The domain can be, for example, a complex domain such as, for instance, a process industry plant (e.g., a refinery). However, embodiments of the present disclosure are not limited to a particular type of domain. Risk associated with a domain can include (e.g., be based on), for example, a combination of the likelihood an event will occur in the domain and the potential consequences of the event.
At block 102, method 100 includes defining a number of boundaries (e.g., process indicators) associated with the domain, a number of disturbances associated with the domain, and a number of control mechanisms (e.g., risk mitigation mechanisms) associated with the domain. In embodiments in which the domain is a process industry plant, the definitions can be based on, for example, existing risk analyses that have previously been done, such as, for instance, hazard and operability (HAZOP) studies and/or layer of protection analyses.
As an example, the definitions of the number of boundaries associated with the domain, the number of disturbances associated with the domain, and the number of control mechanisms associated with the domain can be received from a first source. The first source can be, for example, a site authority(ies) associated with the domain. The site authority associated with the domain can be, for example, a source considered to be an expert on and/or reference for risks associated with the domain. For instance, in embodiments in which the domain is a process industry plant, the site authority can be an individual or group that represents the Health, Safety, and Environment (HSE) functional organization. As an additional example, the site authority can include representatives from engineering (e.g., across any discipline), training, and/or management for the domain.

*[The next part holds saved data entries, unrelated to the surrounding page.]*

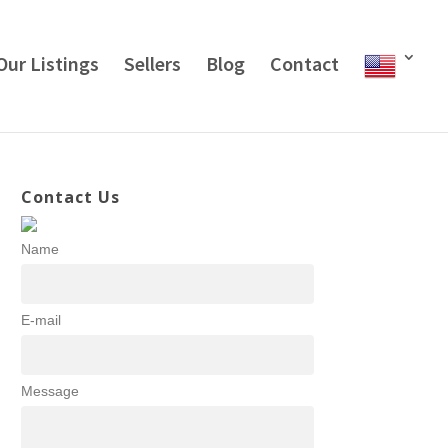
Our Listings
Sellers
Blog
Contact
Contact Us
Name
E-mail
Message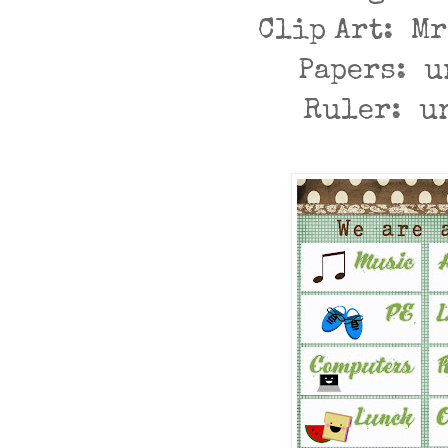
Clip Art: M
Papers: 
Ruler: u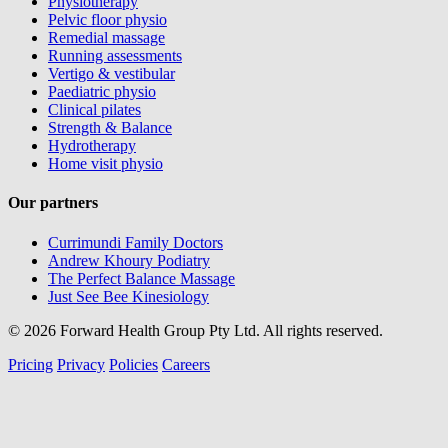
Physiotherapy
Pelvic floor physio
Remedial massage
Running assessments
Vertigo & vestibular
Paediatric physio
Clinical pilates
Strength & Balance
Hydrotherapy
Home visit physio
Our partners
Currimundi Family Doctors
Andrew Khoury Podiatry
The Perfect Balance Massage
Just See Bee Kinesiology
© 2026 Forward Health Group Pty Ltd. All rights reserved.
Pricing
Privacy
Policies
Careers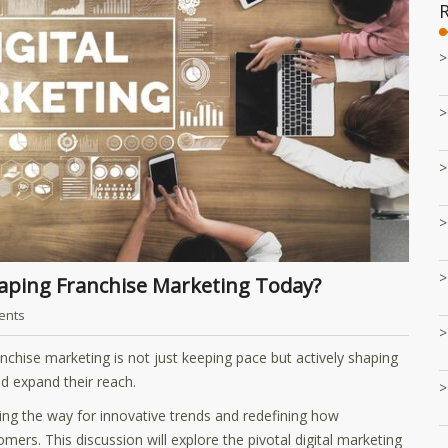
haping Franchise Marketing Today?
ents
nchise marketing is not just keeping pace but actively shaping
d expand their reach.
ing the way for innovative trends and redefining how
mers. This discussion will explore the pivotal digital marketing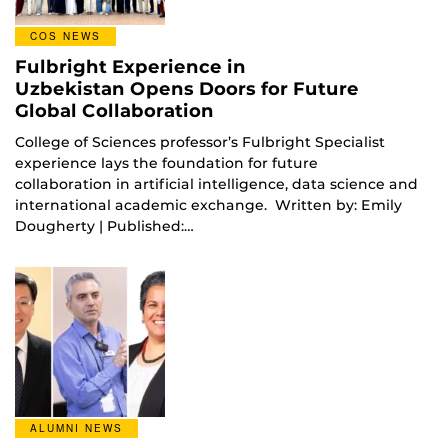
COS NEWS
Fulbright Experience in
Uzbekistan Opens Doors for Future
Global Collaboration
College of Sciences professor’s Fulbright Specialist
experience lays the foundation for future
collaboration in artificial intelligence, data science and
international academic exchange. Written by: Emily
Dougherty | Published:…
ALUMNI NEWS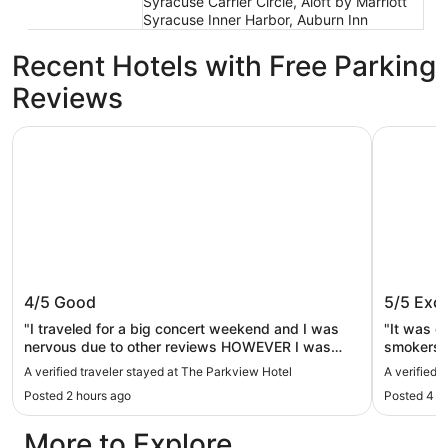
Syracuse Carrier Circle, Aloft by Marriott
Syracuse Inner Harbor, Auburn Inn
Recent Hotels with Free Parking
Reviews
The Parkview Hotel
LivAway S
The Parkview Hotel
LivAway
4/5
Good
5/5
Exce
"I traveled for a big concert weekend and I was
"It was c
nervous due to other reviews HOWEVER I was
smokers d
optimistic and pleased!! King Bed updated
arrived a
A verified traveler stayed at The Parkview Hotel
A verified 
renovated heat & air worked great! Everything was
Posted 2 hours ago
Posted 4 h
new.. i was so relieved & excited. Staff was helpful
& kind, There are renovations and plenty of signs, i
More to Explore
heard no noise and bkfast was decent ..I really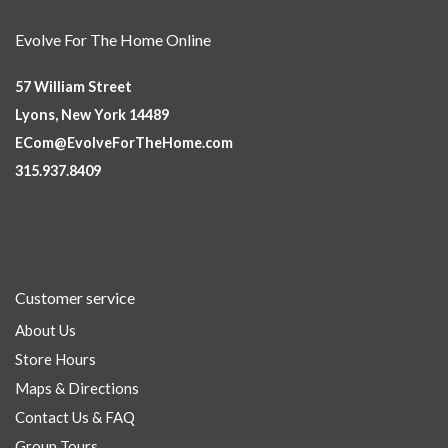
Evolve For The Home Online
57 William Street
Lyons, New York 14489
ECom@EvolveForTheHome.com
315.937.8409
Customer service
About Us
Store Hours
Maps & Directions
Contact Us & FAQ
Group Tours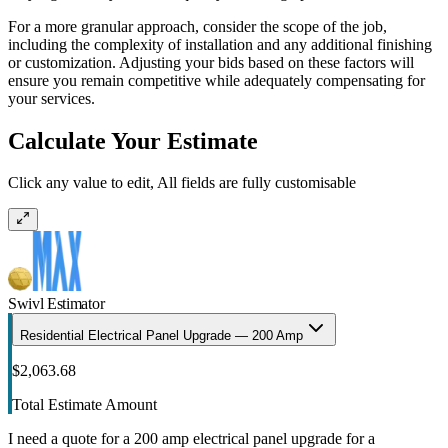
For a more granular approach, consider the scope of the job,
including the complexity of installation and any additional finishing
or customization. Adjusting your bids based on these factors will
ensure you remain competitive while adequately compensating for
your services.
Calculate Your Estimate
Click any value to edit, All fields are fully customisable
Swivl Estimator
Residential Electrical Panel Upgrade — 200 Amp
$2,063.68
Total Estimate Amount
I need a quote for a 200 amp electrical panel upgrade for a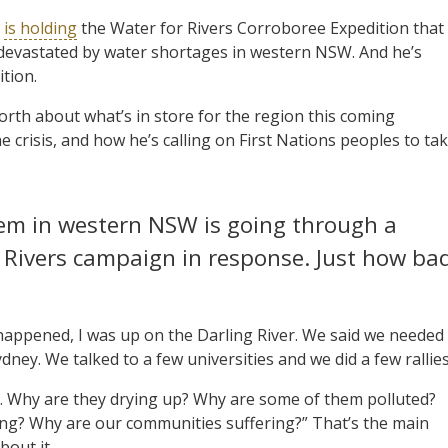
h
is holding
the Water for Rivers Corroboree Expedition that
 devastated by water shortages in western NSW. And he’s
ition.
rth about what’s in store for the region this coming
 crisis, and how he’s calling on First Nations peoples to ta
stem in western NSW is going through a
r Rivers campaign in response. Just how ba
 happened, I was up on the Darling River. We said we needed
ey. We talked to a few universities and we did a few rallies
ers. Why are they drying up? Why are some of them polluted?
ing? Why are our communities suffering?” That’s the main
bout it.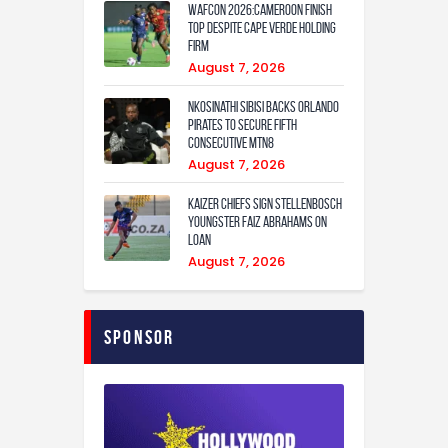
WAFCON 2026:Cameroon Finish
Top Despite Cape Verde Holding
Firm
August 7, 2026
Nkosinathi Sibisi backs Orlando
Pirates to secure fifth
consecutive MTN8
August 7, 2026
Kaizer Chiefs sign Stellenbosch
youngster Faiz Abrahams on
loan
August 7, 2026
Sponsor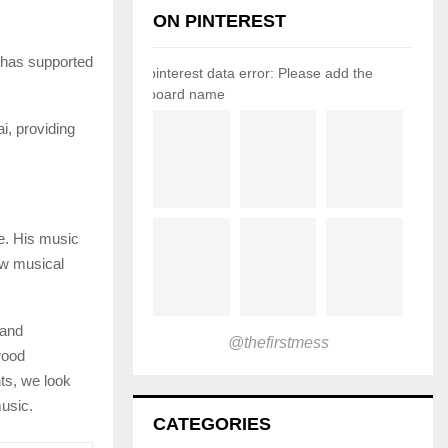
ON PINTEREST
 has supported
pinterest data error: Please add the
board name
, providing
ce. His music
ew musical
 and
@thefirstmess
wood
ts, we look
music.
CATEGORIES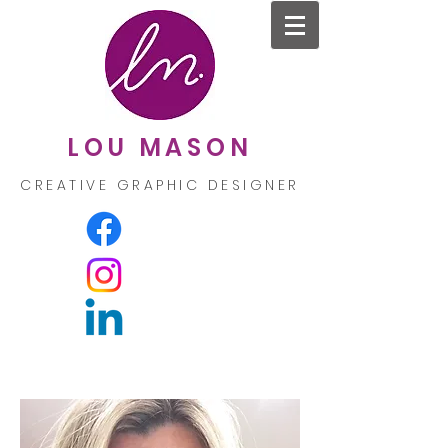
LOU MASON
CREATIVE GRAPHIC DESIGNER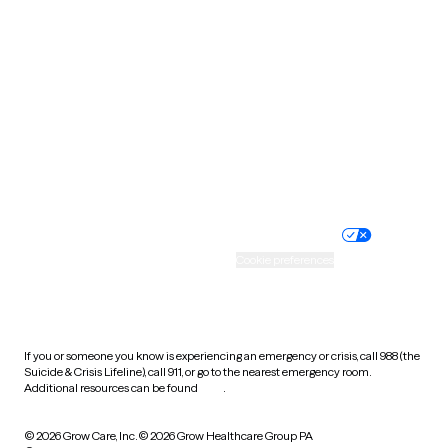
Tennessee
Texas
Utah
Vermont
Virginia
Washington
West Virginia
Wisconsin
Wyoming
Website privacy policy
Terms of service
Nondiscrimination policy
Informed consent
Practice policy
Your privacy choices
Accessibility
Cookie preferences
HIPAA notice of privacy
practices
If you or someone you know is experiencing an emergency or crisis, call 988 (the
Suicide & Crisis Lifeline), call 911, or go to the nearest emergency room.
Additional resources can be found
here
.
© 2026 Grow Care, Inc.
© 2026 Grow Healthcare Group PA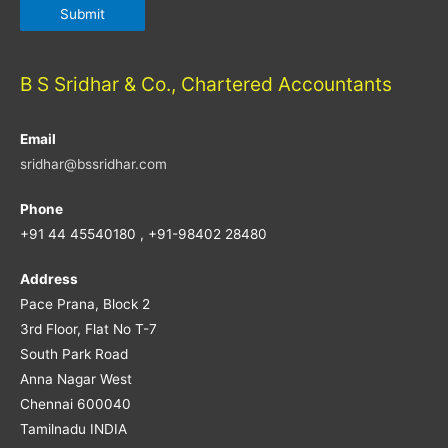
B S Sridhar & Co., Chartered Accountants
Email
sridhar@bssridhar.com
Phone
+91 44 45540180 , +91-98402 28480
Address
Pace Prana, Block 2
3rd Floor, Flat No T-7
South Park Road
Anna Nagar West
Chennai 600040
Tamilnadu INDIA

The number of boundaries associated with the domain can include, for example, a temperature associated with the domain, a pressure associated with the domain, an amount of oxygen present in the domain, and/or air flow in the domain, among other types of boundaries. For instance, the number of boundaries can include flue gas oxygen, pass flow, flame scanner, tube metal temperature, draft pressure, burner pressure, flue gas temperature, column pressure, furnace stack oxygen, furnace flame out, furnace tube skin temperature, preheat exchanger inlet pressure, column overhead temperature, column bottoms temperature, diesel side stripper level, and/or overhead gas discharge, among other types of boundaries associated with the domain. However, embodiments of the present disclosure are not limited to these boundary examples, and can include other types of boundaries associated with the domain.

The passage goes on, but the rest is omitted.